The People's Friend

Return to Wuthering Heights

It was the last place I wanted to be: on a class trip with my ex-fiancé, to the spot where he had proposed . . .

- by Annie Harris

MISS FIELD! The coach is here.” I was hurrying into the school playground and almost collided with one of my students.

“Great, Jade. And are all of you here?”

“Yeah, miss. And the ones that need travel sickness pills have taken them. We’re just waiting for you, miss.”

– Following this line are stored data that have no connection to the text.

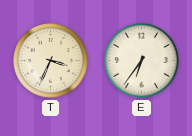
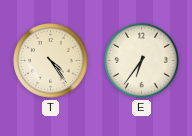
T: 3:34 -> 4:24
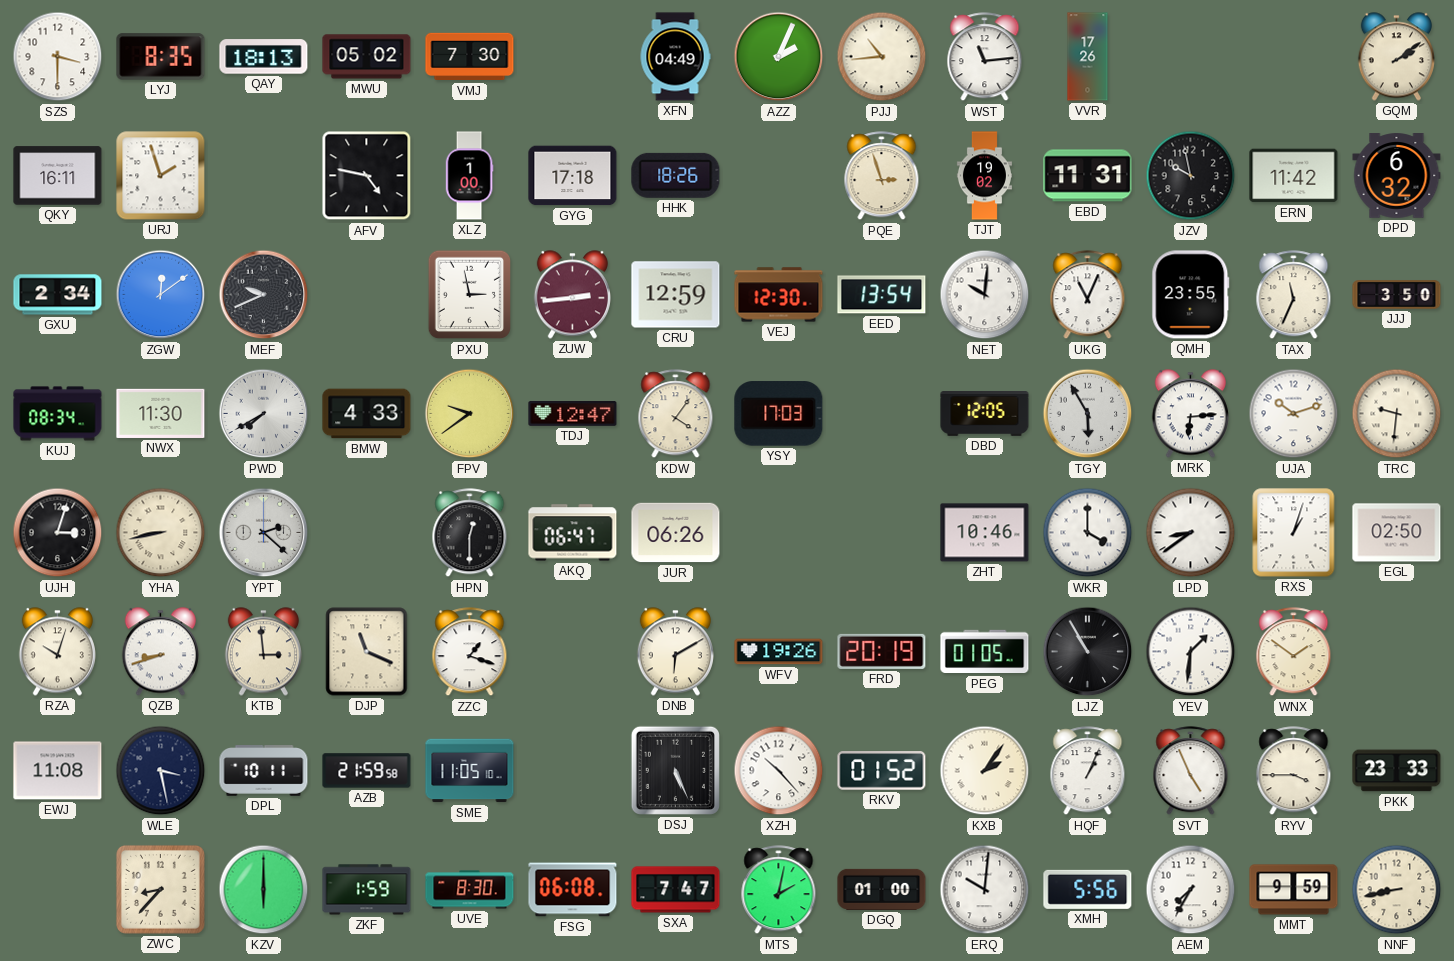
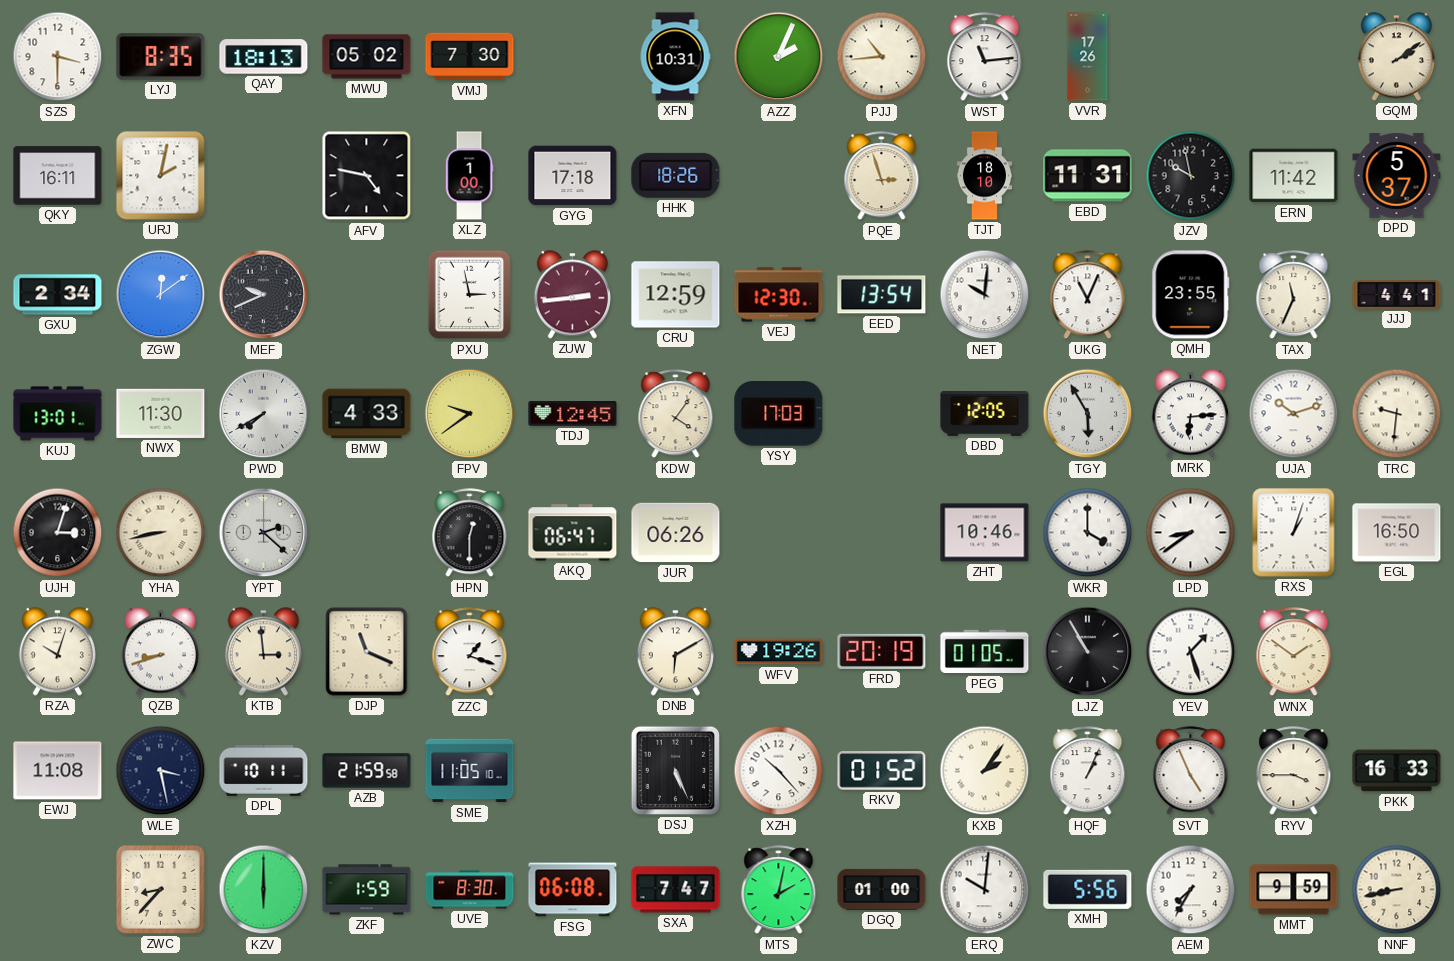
XFN: 04:49 -> 10:31
URJ: 1:57 -> 2:02
TJT: 19:02 -> 18:10
DPD: 6:32 -> 5:37
JJJ: 3:50 -> 4:41
KUJ: 08:34 -> 13:01
TDJ: 12:47 -> 12:45
EGL: 02:50 -> 16:50
YEV: 1:31 -> 1:27
PKK: 23:33 -> 16:33
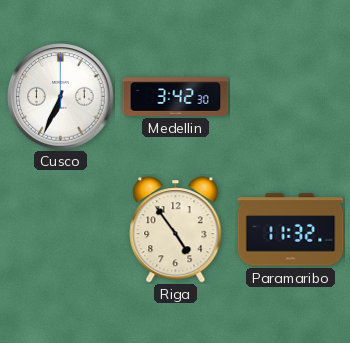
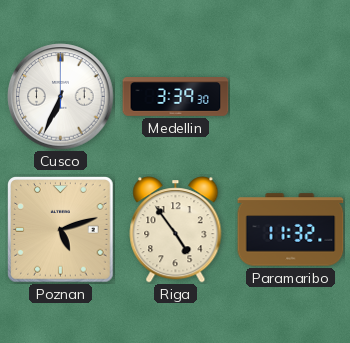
Medellin: 3:42 -> 3:39
Poznan: none -> 5:12
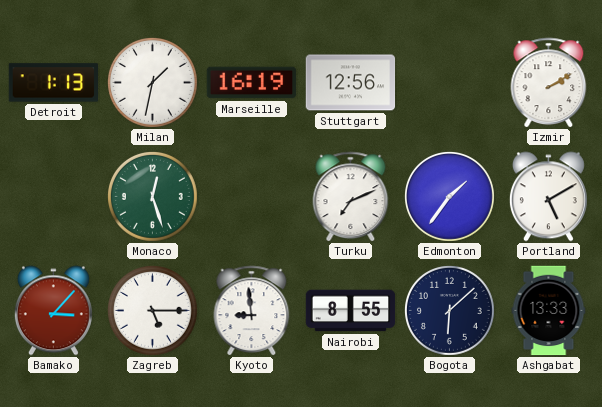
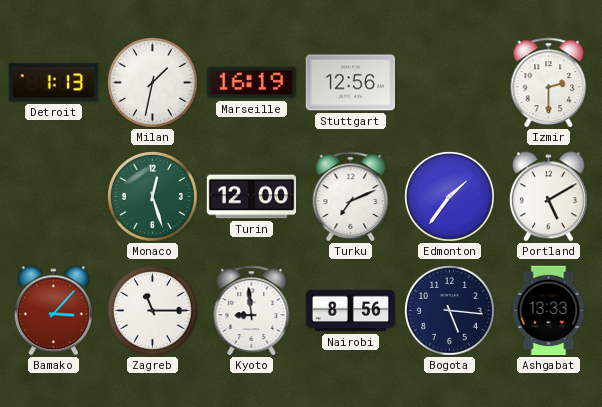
Izmir: 2:10 -> 2:30
Turin: none -> 12:00
Zagreb: 5:15 -> 11:15
Nairobi: 8:55 -> 8:56
Bogota: 6:08 -> 5:16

“Lead the way.” My English literature group had been studying “Wuthering Heights” as part of their A-level course and I’d told them that my mother was a Brontë fanatic (which explained why I was Catherine Emily and my sister Charlotte Lucy).

Although we lived a good two hours away, my mum used to drag us up to Haworth and frogmarch us out to Top Withens, the ruined farmhouse which had inspired Emily’s masterpiec­e.

Before I knew it, I’d been arm-twisted into taking the class on the last Saturday of the spring term.

I mentioned the likely weather in early April, and I even told them that on one occasion we’d walked back to the village in a blizzard, but it was too late.

One of the girls’ fathers ran a small coach company and had a minibus spare that day, and Alison, the PE teacher, offered to come along to help keep an eye on our lively students.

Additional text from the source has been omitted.